Re: Infinite loop in XLogPageRead() on standby

From: Kyotaro Horiguchi <horikyota(dot)ntt(at)gmail(dot)com>
To: michael(at)paquier(dot)xyz
Cc: cyberdemn(at)gmail(dot)com, pgsql-hackers(at)postgresql(dot)org, thomas(dot)munro(at)gmail(dot)com
Subject: Re: Infinite loop in XLogPageRead() on standby
Date: 2024-02-29 07:18:14
Message-ID: 20240229.161814.1585171803334193240.horikyota.ntt@gmail.com
Views: Raw Message | Whole Thread | Download mbox | Resend email
Thread:
Lists: pgsql-hackers

At Thu, 29 Feb 2024 14:05:15 +0900, Michael Paquier <michael(at)paquier(dot)xyz> wrote in
> On Wed, Feb 28, 2024 at 11:19:41AM +0100, Alexander Kukushkin wrote:
> > I spent some time debugging an issue with standby not being able to
> > continue streaming after failover.
> >
> > The problem happens when standbys received only the first part of the WAL
> > record that spans multiple pages.
> > In this case the promoted standby discards the first part of the WAL record
> > and writes END_OF_RECOVERY instead. If in addition to that someone will
> > call pg_switch_wal(), then there are chances that SWITCH record will also
> > fit to the page where the discarded part was settling, As a result the
> > other standby (that wasn't promoted) will infinitely try making attempts to
> > decode WAL record span on multiple pages by reading the next page, which is
> > filled with zero bytes.
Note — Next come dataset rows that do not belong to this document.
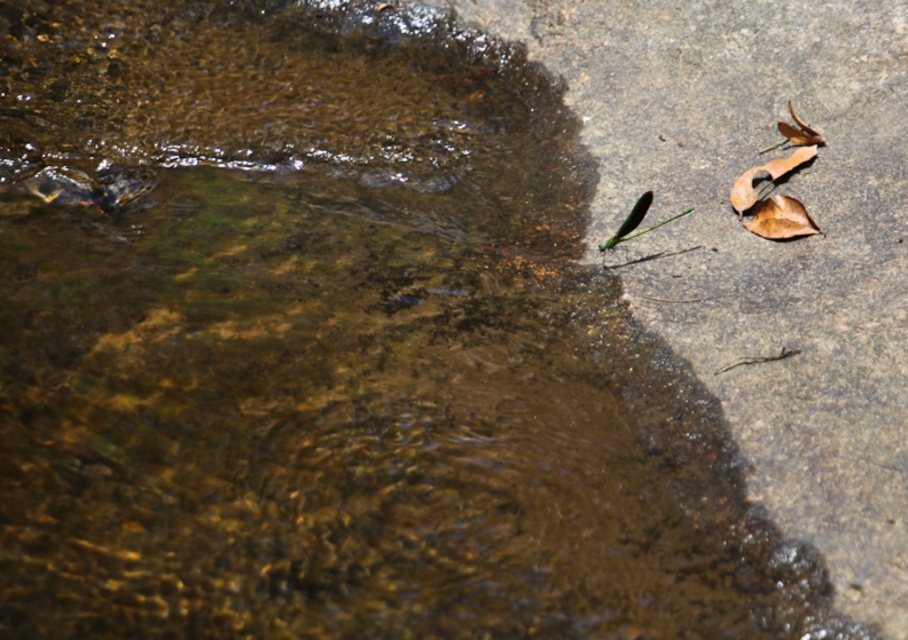 Which of these two, brown/dry leaf at right or brown matte leaf at right, stands taller?

With more height is brown matte leaf at right.

Who is higher up, brown/dry leaf at right or brown matte leaf at right?

brown matte leaf at right is higher up.

Identify the location of brown/dry leaf at right. This screenshot has height=640, width=908. (780, 218).

Image resolution: width=908 pixels, height=640 pixels. I want to click on brown/dry leaf at right, so click(780, 218).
And, this next page will never be written, because
> > the new primary will be writing to the new WAL file after pg_switch_wal().

In the first place, it's important to note that we do not guarantee
that an async standby can always switch its replication connection to
the old primary or another sibling standby. This is due to the
variations in replication lag among standbys. pg_rewind is required to
adjust such discrepancies.

I might be overlooking something, but I don't understand how this
occurs without purposefully tweaking WAL files. The repro script
pushes an incomplete WAL file to the archive as a non-partial
segment. This shouldn't happen in the real world.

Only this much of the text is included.